* EXERCISE OBJECTIVE: In the listing below, find the line with "岩手銀行赤レンガ館は、1911年に盛" and the line with "Ravindra Beach Resort & Spa (5*)". Repeat those two lines and all lines between them exactly.

* INFORMATION SHOWN:
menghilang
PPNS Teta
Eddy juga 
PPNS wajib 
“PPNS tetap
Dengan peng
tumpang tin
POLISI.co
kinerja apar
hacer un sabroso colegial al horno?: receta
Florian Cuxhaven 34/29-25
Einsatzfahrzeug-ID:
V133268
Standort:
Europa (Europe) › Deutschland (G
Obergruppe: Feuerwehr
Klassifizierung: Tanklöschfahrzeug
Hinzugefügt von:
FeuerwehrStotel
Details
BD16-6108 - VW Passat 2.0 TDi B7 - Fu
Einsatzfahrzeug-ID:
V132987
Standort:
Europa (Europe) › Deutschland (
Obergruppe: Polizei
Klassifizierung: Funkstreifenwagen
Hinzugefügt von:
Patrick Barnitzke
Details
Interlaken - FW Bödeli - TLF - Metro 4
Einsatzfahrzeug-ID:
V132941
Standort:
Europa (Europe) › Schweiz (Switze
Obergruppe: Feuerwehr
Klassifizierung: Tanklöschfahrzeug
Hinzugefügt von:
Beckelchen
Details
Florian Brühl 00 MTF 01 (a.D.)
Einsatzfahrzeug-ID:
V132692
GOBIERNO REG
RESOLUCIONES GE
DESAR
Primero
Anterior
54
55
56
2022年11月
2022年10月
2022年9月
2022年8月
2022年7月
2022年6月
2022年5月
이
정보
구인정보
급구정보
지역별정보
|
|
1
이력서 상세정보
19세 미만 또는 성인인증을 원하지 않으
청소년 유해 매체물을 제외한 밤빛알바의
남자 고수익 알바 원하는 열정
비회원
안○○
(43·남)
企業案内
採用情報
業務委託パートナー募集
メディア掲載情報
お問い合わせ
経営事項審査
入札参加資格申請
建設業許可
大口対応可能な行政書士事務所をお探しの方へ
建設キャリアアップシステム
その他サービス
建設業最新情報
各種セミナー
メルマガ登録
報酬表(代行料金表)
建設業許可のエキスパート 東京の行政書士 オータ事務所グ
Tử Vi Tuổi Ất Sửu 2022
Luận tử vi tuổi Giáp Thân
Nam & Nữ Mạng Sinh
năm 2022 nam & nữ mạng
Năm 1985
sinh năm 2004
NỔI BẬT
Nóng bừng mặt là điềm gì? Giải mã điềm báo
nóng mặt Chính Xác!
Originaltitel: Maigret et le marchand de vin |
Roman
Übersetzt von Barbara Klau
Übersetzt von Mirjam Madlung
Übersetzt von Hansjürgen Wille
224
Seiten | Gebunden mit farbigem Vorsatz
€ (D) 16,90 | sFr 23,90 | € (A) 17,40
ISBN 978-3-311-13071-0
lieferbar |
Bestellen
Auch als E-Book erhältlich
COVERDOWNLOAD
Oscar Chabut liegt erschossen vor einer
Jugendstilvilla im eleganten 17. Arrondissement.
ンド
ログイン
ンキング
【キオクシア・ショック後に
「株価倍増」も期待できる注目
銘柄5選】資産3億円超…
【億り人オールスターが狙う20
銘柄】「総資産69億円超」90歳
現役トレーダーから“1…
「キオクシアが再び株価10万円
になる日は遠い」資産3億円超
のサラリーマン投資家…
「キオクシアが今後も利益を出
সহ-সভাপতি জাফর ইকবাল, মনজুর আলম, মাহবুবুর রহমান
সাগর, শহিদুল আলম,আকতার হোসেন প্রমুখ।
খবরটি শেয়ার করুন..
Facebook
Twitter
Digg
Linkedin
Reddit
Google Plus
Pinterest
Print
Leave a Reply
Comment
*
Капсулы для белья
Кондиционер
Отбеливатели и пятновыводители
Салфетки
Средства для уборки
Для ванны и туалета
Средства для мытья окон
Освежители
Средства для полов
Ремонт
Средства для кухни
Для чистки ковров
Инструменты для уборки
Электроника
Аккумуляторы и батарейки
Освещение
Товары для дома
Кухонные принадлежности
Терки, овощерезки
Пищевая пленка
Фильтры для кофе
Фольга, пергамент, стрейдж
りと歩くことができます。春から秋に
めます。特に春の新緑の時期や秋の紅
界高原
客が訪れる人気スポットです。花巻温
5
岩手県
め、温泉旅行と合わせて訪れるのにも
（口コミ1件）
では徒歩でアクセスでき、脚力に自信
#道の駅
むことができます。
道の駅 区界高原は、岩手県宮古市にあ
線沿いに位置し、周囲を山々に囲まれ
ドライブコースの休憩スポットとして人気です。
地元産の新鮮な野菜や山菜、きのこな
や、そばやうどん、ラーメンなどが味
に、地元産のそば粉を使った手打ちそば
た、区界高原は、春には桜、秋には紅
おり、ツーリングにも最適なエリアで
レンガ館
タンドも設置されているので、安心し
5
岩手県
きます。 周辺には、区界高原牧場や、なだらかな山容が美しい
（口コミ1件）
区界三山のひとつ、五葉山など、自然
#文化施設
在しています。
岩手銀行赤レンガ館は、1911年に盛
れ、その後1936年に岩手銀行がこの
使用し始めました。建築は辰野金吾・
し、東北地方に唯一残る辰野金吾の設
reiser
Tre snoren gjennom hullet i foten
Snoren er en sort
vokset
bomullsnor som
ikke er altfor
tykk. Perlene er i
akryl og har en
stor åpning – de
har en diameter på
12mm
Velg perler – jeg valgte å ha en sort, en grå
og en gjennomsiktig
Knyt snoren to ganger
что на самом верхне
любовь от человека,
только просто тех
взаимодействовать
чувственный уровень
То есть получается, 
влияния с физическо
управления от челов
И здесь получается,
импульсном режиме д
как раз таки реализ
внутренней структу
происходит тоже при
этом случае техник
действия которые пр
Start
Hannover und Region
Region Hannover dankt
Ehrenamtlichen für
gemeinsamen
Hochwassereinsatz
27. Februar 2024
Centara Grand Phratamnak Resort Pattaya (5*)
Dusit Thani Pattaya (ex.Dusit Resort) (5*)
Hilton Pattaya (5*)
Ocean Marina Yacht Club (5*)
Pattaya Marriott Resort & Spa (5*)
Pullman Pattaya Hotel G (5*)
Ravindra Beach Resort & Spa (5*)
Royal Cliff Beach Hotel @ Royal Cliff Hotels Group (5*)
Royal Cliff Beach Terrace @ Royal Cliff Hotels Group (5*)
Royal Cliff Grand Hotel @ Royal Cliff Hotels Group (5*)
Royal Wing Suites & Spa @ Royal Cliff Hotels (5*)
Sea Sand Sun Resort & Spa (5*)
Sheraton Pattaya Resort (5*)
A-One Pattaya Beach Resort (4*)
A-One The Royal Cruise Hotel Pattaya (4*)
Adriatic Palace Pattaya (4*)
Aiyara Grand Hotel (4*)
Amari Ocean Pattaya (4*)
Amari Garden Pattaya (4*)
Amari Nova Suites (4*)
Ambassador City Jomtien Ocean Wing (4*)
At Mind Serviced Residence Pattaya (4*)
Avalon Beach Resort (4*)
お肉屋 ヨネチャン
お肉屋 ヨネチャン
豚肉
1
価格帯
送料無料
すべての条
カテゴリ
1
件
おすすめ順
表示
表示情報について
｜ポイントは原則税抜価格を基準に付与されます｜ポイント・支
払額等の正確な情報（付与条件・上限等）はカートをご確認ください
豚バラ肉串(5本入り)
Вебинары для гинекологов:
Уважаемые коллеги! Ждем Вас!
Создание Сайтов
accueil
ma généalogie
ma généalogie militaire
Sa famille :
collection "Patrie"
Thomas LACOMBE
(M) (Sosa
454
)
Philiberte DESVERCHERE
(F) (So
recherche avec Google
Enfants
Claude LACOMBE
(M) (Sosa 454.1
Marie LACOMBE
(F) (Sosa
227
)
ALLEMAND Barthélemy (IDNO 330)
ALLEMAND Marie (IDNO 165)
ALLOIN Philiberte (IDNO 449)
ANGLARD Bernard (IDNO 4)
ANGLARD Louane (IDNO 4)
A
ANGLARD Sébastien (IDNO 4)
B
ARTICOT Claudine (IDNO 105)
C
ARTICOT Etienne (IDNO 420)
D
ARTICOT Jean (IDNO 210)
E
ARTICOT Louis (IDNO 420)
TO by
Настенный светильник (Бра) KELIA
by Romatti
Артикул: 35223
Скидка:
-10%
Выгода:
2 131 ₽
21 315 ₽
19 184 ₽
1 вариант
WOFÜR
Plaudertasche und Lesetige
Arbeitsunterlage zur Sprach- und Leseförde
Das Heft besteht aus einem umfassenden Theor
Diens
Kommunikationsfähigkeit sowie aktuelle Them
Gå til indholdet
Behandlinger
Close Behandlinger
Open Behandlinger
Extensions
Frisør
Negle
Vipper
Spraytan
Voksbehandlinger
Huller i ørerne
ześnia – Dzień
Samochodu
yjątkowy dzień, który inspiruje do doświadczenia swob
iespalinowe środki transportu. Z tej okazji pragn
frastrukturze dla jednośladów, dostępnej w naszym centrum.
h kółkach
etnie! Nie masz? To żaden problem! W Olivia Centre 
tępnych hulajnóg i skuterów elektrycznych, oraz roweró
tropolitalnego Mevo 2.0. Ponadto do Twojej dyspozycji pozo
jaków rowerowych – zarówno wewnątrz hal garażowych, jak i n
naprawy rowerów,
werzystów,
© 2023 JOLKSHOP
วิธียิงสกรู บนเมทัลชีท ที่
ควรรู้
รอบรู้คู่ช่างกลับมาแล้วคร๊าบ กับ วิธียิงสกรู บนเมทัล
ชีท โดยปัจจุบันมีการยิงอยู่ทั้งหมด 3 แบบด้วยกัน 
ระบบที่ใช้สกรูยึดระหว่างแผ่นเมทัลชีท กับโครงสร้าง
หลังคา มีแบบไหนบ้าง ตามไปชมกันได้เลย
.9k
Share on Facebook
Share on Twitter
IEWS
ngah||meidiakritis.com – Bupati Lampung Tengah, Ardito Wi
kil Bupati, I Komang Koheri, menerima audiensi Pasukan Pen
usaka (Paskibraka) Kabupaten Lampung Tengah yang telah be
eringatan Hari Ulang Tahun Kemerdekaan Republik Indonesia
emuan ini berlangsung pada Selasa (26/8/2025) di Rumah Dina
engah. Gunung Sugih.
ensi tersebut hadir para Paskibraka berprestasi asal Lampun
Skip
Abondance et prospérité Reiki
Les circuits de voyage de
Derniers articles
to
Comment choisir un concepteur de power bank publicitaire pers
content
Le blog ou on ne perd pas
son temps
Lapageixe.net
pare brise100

* ANSWER SECTION:
岩手銀行赤レンガ館は、1911年に盛
れ、その後1936年に岩手銀行がこの
使用し始めました。建築は辰野金吾・
し、東北地方に唯一残る辰野金吾の設
reiser
Tre snoren gjennom hullet i foten
Snoren er en sort
vokset
bomullsnor som
ikke er altfor
tykk. Perlene er i
akryl og har en
stor åpning – de
har en diameter på
12mm
Velg perler – jeg valgte å ha en sort, en grå
og en gjennomsiktig
Knyt snoren to ganger
что на самом верхне
любовь от человека,
только просто тех
взаимодействовать
чувственный уровень
То есть получается, 
влияния с физическо
управления от челов
И здесь получается,
импульсном режиме д
как раз таки реализ
внутренней структу
происходит тоже при
этом случае техник
действия которые пр
Start
Hannover und Region
Region Hannover dankt
Ehrenamtlichen für
gemeinsamen
Hochwassereinsatz
27. Februar 2024
Centara Grand Phratamnak Resort Pattaya (5*)
Dusit Thani Pattaya (ex.Dusit Resort) (5*)
Hilton Pattaya (5*)
Ocean Marina Yacht Club (5*)
Pattaya Marriott Resort & Spa (5*)
Pullman Pattaya Hotel G (5*)
Ravindra Beach Resort & Spa (5*)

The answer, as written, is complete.